On 1/19/22 07:43, Tadeusz Struk wrote:
Looks like after this change there is a time window, when task_struct->se.cfs_rq can be NULL. This can be exploited to trigger null-ptr-deref by calling setpriority on that task.
Looks like isn't good enough, either there is, in which case you explain the window, or there isn't in which case what are we doing here?
There surely is something wrong, otherwise it wouldn't crash. I will try to narrow down the reproducer to better understand what causes the fault.
The race is between sched_post_fork() and setpriority(PRIO_PGRP) The scenario is that the main process spawns 3 new threads, which then call setpriority(PRIO_PGRP, 0, -20), wait, and exit. For each of the new thread the copy_process() gets invoked, which then calls sched_fork() and finally sched_post_fork().

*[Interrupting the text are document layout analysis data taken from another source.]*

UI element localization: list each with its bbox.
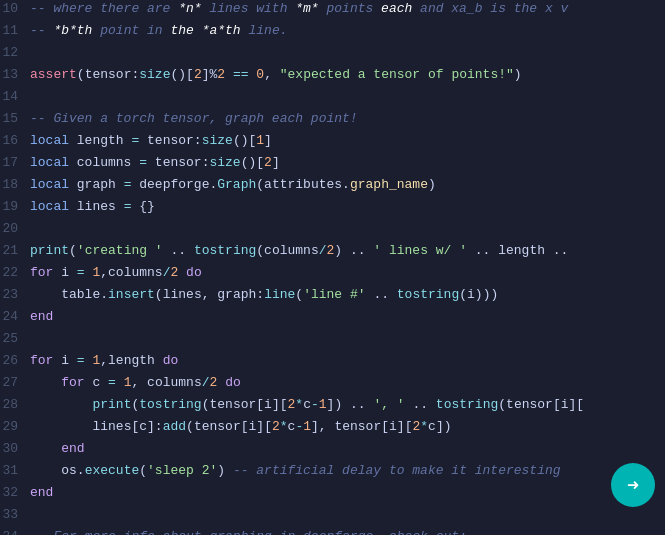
line-num-19: 19: [0, 199, 30, 214]
code-line-28: 28 print(tostring(tensor[i][2*c-1]) .. '…: [0, 396, 665, 418]
code-line-23: 23 table.insert(lines, graph:line('line …: [0, 286, 665, 308]
line-content-27: for c = 1, columns/2 do: [30, 375, 241, 390]
line-content-24: end: [30, 309, 53, 324]
line-content-30: end: [30, 441, 85, 456]
line-num-20: 20: [0, 221, 30, 236]
code-line-12: 12: [0, 44, 665, 66]
line-content-34: -- For more info about graphing in deepf…: [30, 529, 467, 535]
line-num-12: 12: [0, 45, 30, 60]
line-content-15: -- Given a torch tensor, graph each poin…: [30, 111, 358, 126]
line-num-16: 16: [0, 133, 30, 148]
line-content-32: end: [30, 485, 53, 500]
line-num-25: 25: [0, 331, 30, 346]
line-num-21: 21: [0, 243, 30, 258]
line-content-23: table.insert(lines, graph:line('line #' …: [30, 287, 498, 302]
line-num-17: 17: [0, 155, 30, 170]
line-content-31: os.execute('sleep 2') -- artificial dela…: [30, 463, 561, 478]
code-line-27: 27 for c = 1, columns/2 do: [0, 374, 665, 396]
line-num-10: 10: [0, 1, 30, 16]
line-num-15: 15: [0, 111, 30, 126]
line-content-29: lines[c]:add(tensor[i][2*c-1], tensor[i]…: [30, 419, 452, 434]
line-num-11: 11: [0, 23, 30, 38]
line-content-11: -- *b*th point in the *a*th line.: [30, 23, 287, 38]
arrow-right-icon: ➜: [627, 473, 639, 498]
line-num-18: 18: [0, 177, 30, 192]
code-line-24: 24 end: [0, 308, 665, 330]
line-content-19: local lines = {}: [30, 199, 155, 214]
line-num-13: 13: [0, 67, 30, 82]
line-content-22: for i = 1,columns/2 do: [30, 265, 202, 280]
code-line-21: 21 print('creating ' .. tostring(columns…: [0, 242, 665, 264]
line-content-28: print(tostring(tensor[i][2*c-1]) .. ', '…: [30, 397, 584, 412]
line-num-29: 29: [0, 419, 30, 434]
line-num-33: 33: [0, 507, 30, 522]
line-content-17: local columns = tensor:size()[2]: [30, 155, 280, 170]
line-num-24: 24: [0, 309, 30, 324]
line-num-22: 22: [0, 265, 30, 280]
code-line-20: 20: [0, 220, 665, 242]
code-line-22: 22 for i = 1,columns/2 do: [0, 264, 665, 286]
code-line-14: 14: [0, 88, 665, 110]
code-line-33: 33: [0, 506, 665, 528]
line-num-27: 27: [0, 375, 30, 390]
code-line-26: 26 for i = 1,length do: [0, 352, 665, 374]
code-line-29: 29 lines[c]:add(tensor[i][2*c-1], tensor…: [0, 418, 665, 440]
code-line-13: 13 assert(tensor:size()[2]%2 == 0, "expe…: [0, 66, 665, 88]
fab-button[interactable]: ➜: [611, 463, 655, 507]
line-num-23: 23: [0, 287, 30, 302]
code-editor: 10 -- where there are *n* lines with *m*…: [0, 0, 665, 535]
line-num-31: 31: [0, 463, 30, 478]
code-line-10: 10 -- where there are *n* lines with *m*…: [0, 0, 665, 22]
line-num-32: 32: [0, 485, 30, 500]
line-content-16: local length = tensor:size()[1]: [30, 133, 272, 148]
line-content-26: for i = 1,length do: [30, 353, 178, 368]
line-content-18: local graph = deepforge.Graph(attributes…: [30, 177, 436, 192]
code-line-25: 25: [0, 330, 665, 352]
line-num-14: 14: [0, 89, 30, 104]
line-content-21: print('creating ' .. tostring(columns/2)…: [30, 243, 568, 258]
line-content-10: -- where there are *n* lines with *m* po…: [30, 1, 568, 16]
code-line-15: 15 -- Given a torch tensor, graph each p…: [0, 110, 665, 132]
line-num-28: 28: [0, 397, 30, 412]
line-num-26: 26: [0, 353, 30, 368]
code-line-18: 18 local graph = deepforge.Graph(attribu…: [0, 176, 665, 198]
code-line-19: 19 local lines = {}: [0, 198, 665, 220]
code-line-34: 34 -- For more info about graphing in de…: [0, 528, 665, 535]
line-num-34: 34: [0, 529, 30, 535]
code-line-31: 31 os.execute('sleep 2') -- artificial d…: [0, 462, 665, 484]
code-line-32: 32 end: [0, 484, 665, 506]
line-content-13: assert(tensor:size()[2]%2 == 0, "expecte…: [30, 67, 522, 82]
line-num-30: 30: [0, 441, 30, 456]
code-line-30: 30 end: [0, 440, 665, 462]
code-line-16: 16 local length = tensor:size()[1]: [0, 132, 665, 154]
code-line-11: 11 -- *b*th point in the *a*th line.: [0, 22, 665, 44]
code-line-17: 17 local columns = tensor:size()[2]: [0, 154, 665, 176]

There is a possibility that setpriority(PRIO_PGRP)->set_one_prio() will be called for a thread in the group that is just being created by copy_process(), and for which the sched_post_fork() has not been executed yet. This will trigger a null pointer dereference in reweight_entity() because it will try to access the CFS run queue pointer, which hasn't been set, resulting it a crash as below:
KASAN: null-ptr-deref in range [0x00000000000000a0-0x00000000000000a7] CPU: 0 PID: 2392 Comm: reduced_repro Not tainted 5.16.0-11201-gb42c5a161ea3-dirty #13 Hardware name: QEMU Standard PC (i440FX + PIIX, 1996), BIOS 1.15.0-1.fc35 04/01/2014 RIP: 0010:reweight_entity+0x15d/0x440 RSP: 0018:ffffc900035dfcf8 EFLAGS: 00010006 Call Trace: <TASK> reweight_task+0xde/0x1c0 set_load_weight+0x21c/0x2b0 set_user_nice.part.0+0x2d1/0x519 set_user_nice.cold+0x8/0xd set_one_prio+0x24f/0x263 __do_sys_setpriority+0x2d3/0x640 __x64_sys_setpriority+0x84/0x8b do_syscall_64+0x35/0xb0 entry_SYSCALL_64_after_hwframe+0x44/0xae </TASK> ---[ end trace 9dc80a9d378ed00a ]---
Before the mentioned change the rq pointer has been set in sched_fork(), which is called much earlier in copy_process() as opposed to sched_post_fork(), before the new task is added to the thread_group.
A stripped down version of the sysbot reproducer can be found here: https://termbin.com/axkq
I can consistently reproduce the issue with it in 2-3 runs.
The solution is either we set the pointer p->se.cfs_rq to a dummy rq in sched_fork(), or return from the set_one_prio() without doing anything if the rq is NULL, as it is done in the patch. I will update the description and resend it tomorrow.